# [What to do]
List, from the lines below, each one with "người" in it.

◇ ◇ ◇ ◇ ◇ ◇ ◇

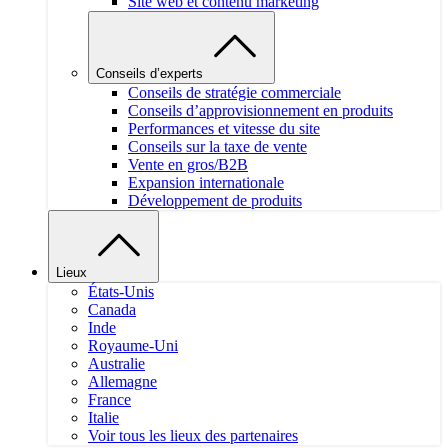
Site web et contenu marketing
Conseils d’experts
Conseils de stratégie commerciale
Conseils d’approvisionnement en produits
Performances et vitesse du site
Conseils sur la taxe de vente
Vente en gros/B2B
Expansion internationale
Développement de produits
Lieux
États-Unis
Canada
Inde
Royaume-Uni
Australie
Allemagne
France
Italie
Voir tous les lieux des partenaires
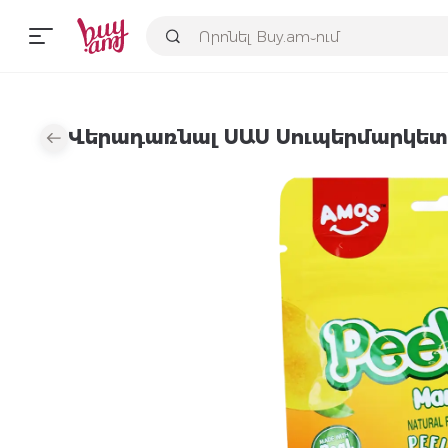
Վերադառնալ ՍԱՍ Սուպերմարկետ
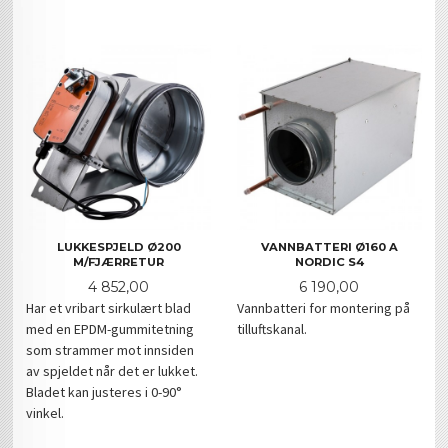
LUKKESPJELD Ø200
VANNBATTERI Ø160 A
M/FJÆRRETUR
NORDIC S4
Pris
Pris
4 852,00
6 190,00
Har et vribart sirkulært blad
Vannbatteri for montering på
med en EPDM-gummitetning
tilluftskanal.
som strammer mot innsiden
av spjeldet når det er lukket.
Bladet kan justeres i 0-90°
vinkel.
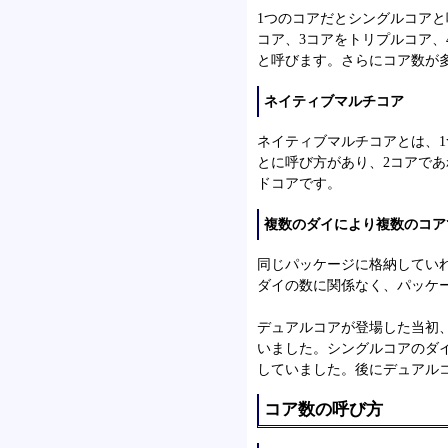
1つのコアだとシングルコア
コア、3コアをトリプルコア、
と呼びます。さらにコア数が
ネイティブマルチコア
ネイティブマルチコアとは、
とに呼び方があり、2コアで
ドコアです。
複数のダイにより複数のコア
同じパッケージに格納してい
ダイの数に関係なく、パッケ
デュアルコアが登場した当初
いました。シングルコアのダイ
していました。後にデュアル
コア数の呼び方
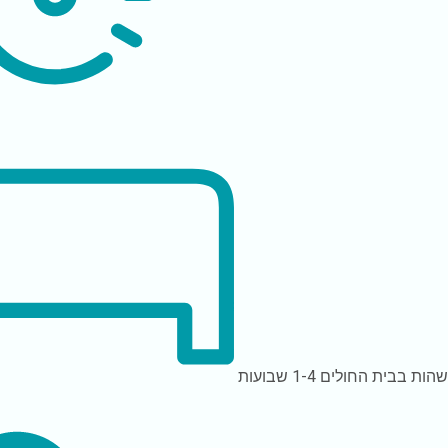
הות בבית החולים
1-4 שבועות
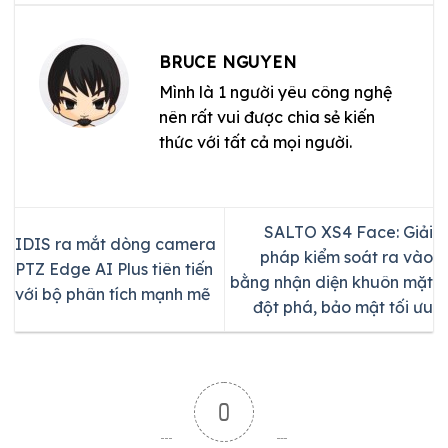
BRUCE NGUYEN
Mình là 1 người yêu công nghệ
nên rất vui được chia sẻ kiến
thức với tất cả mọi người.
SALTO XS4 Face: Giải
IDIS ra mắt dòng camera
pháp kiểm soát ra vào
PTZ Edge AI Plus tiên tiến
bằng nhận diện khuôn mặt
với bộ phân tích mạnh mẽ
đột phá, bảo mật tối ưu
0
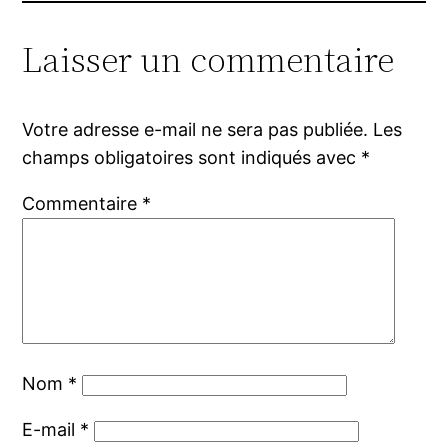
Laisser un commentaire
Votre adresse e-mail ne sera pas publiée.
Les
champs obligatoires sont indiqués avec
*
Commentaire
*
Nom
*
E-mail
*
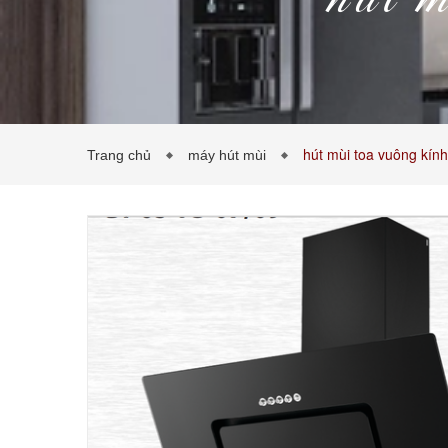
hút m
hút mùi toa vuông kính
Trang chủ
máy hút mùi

◇ ◇ ◇ ◇ ◇ ◇ ◇

# [Output of the task]
Mình là 1 người yêu công nghệ
thức với tất cả mọi người.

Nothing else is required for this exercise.